[Given data]

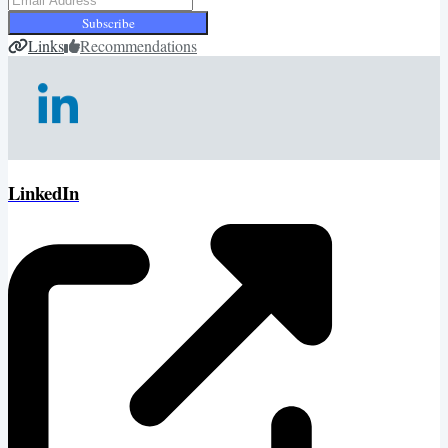
Subscribe
Links
Recommendations
LinkedIn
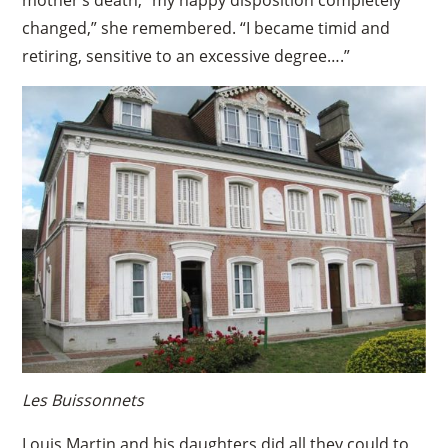
changed,” she remembered. “I became timid and
retiring, sensitive to an excessive degree….”
Les Buissonnets
Louis Martin and his daughters did all they could to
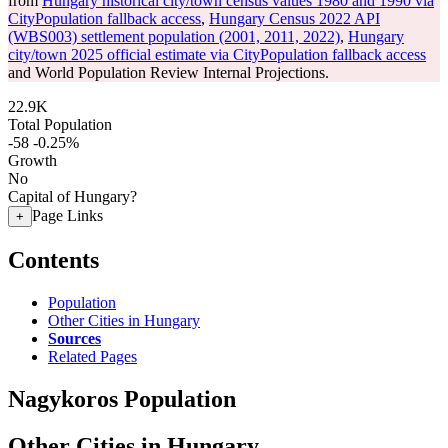
from
Hungary historical city/town census values 1980 and 1990 via
CityPopulation fallback access
,
Hungary Census 2022 API
(WBS003) settlement population (2001, 2011, 2022)
,
Hungary
city/town 2025 official estimate via CityPopulation fallback access
and World Population Review Internal Projections.
22.9K
Total Population
-58
-0.25%
Growth
No
Capital of Hungary?
Page Links
+
Contents
Population
Other Cities in Hungary
Sources
Related Pages
Nagykoros Population
Other Cities in Hungary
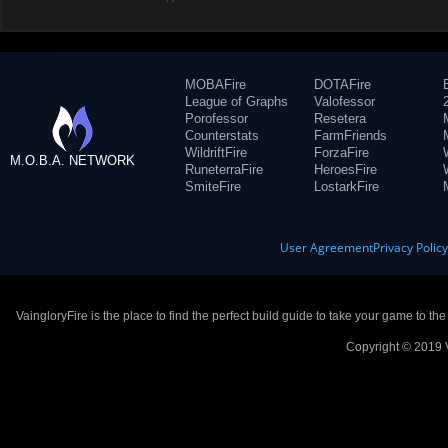
MOBAFire
DOTAFire
League of Graphs
Valofessor
Porofessor
Resetera
Counterstats
FarmFriends
WildriftFire
ForzaFire
M.O.B.A. NETWORK
RuneterraFire
HeroesFire
SmiteFire
LostarkFire
User Agreement
Privacy Polic
VaingloryFire is the place to find the perfect build guide to take your game to th
Copyright © 2019 V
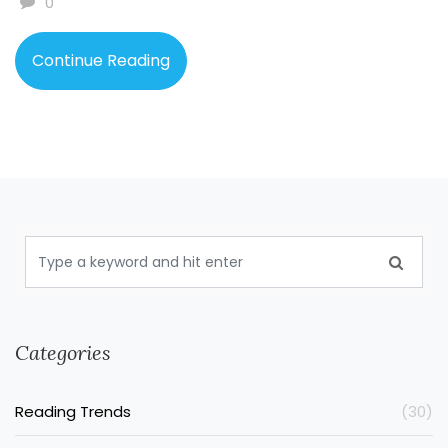
0
mix.
Continue Reading
Categories
Reading Trends
(30)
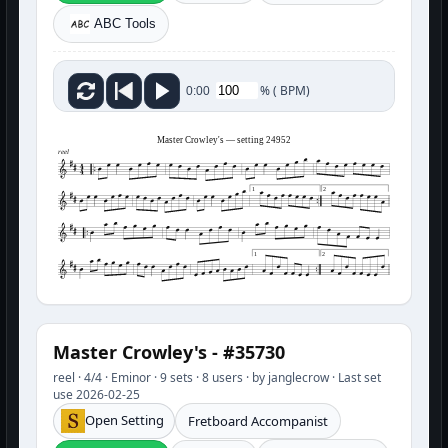
ABC Tools
%
(
BPM)
0:00
Master Crowley's — setting 24952
reel
1
2
1
2
Master Crowley's - #35730
reel · 4/4 · Eminor · 9 sets · 8 users · by janglecrow · Last set
use 2026-02-25
Open Setting
Fretboard Accompanist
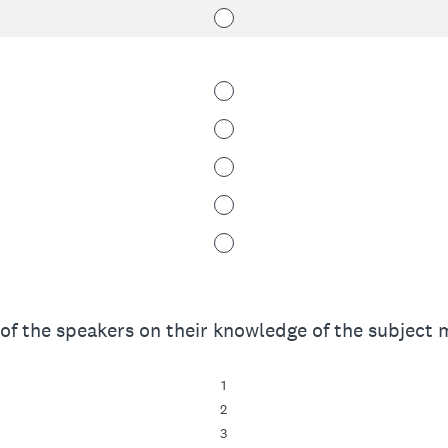
of the speakers on their knowledge of the subject m
1
2
3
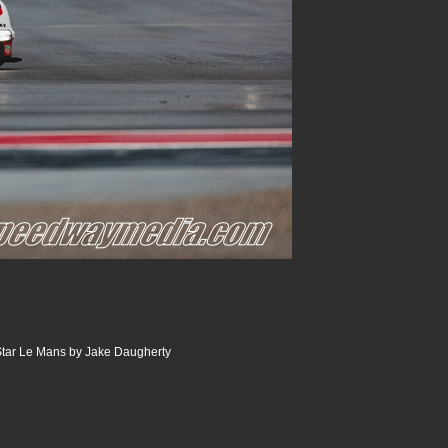
tar Le Mans by Jake Daugherty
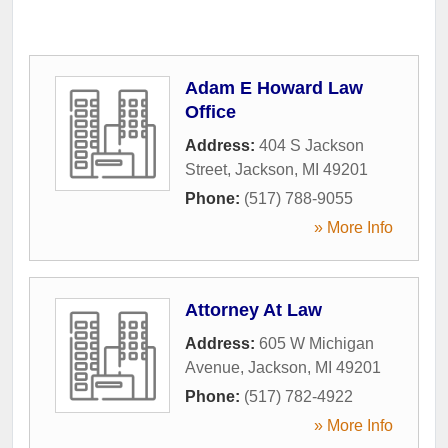
Adam E Howard Law
Office
Address:
404 S Jackson
Street
,
Jackson
,
MI
49201
Phone:
(517) 788-9055
» More Info
Attorney At Law
Address:
605 W Michigan
Avenue
,
Jackson
,
MI
49201
Phone:
(517) 782-4922
» More Info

[/Given data]

§ **Task description**:
Extract every line of the data exactly; pictures stay out.

§ **Exercise response**:
Subscribe
Links
Recommendations
LinkedIn
changed,” she remembered. “I became timid and
retiring, sensitive to an excessive degree….”
Les Buissonnets
Louis Martin and his daughters did all they could to
from
Hungary historical city/town census values 1980 and 1990 via
CityPopulation fallback access
,
Hungary Census 2022 API
(WBS003) settlement population (2001, 2011, 2022)
,
Hungary
city/town 2025 official estimate via CityPopulation fallback access
and World Population Review Internal Projections.
22.9K
Total Population
-58
-0.25%
Growth
No
Capital of Hungary?
Page Links
+
Contents
Population
Other Cities in Hungary
Sources
Related Pages
Nagykoros Population
Other Cities in Hungary
MOBAFire
DOTAFire
League of Graphs
Valofessor
Porofessor
Resetera
Counterstats
FarmFriends
WildriftFire
ForzaFire
M.O.B.A. NETWORK
RuneterraFire
HeroesFire
SmiteFire
LostarkFire
User Agreement
Privacy Polic
VaingloryFire is the place to find the perfect build guide to take your game to th
Copyright © 2019 V
0
mix.
Continue Reading
Categories
Reading Trends
(30)
ABC Tools
%
(
BPM)
0:00
Master Crowley's — setting 24952
reel
1
2
1
2
Master Crowley's - #35730
reel · 4/4 · Eminor · 9 sets · 8 users · by janglecrow · Last set
use 2026-02-25
Open Setting
Fretboard Accompanist
of the speakers on their knowledge of the subject m
1
2
3
tar Le Mans by Jake Daugherty
Adam E Howard Law
Office
Address:
404 S Jackson
Street
,
Jackson
,
MI
49201
Phone:
(517) 788-9055
» More Info
Attorney At Law
Address:
605 W Michigan
Avenue
,
Jackson
,
MI
49201
Phone:
(517) 782-4922
» More Info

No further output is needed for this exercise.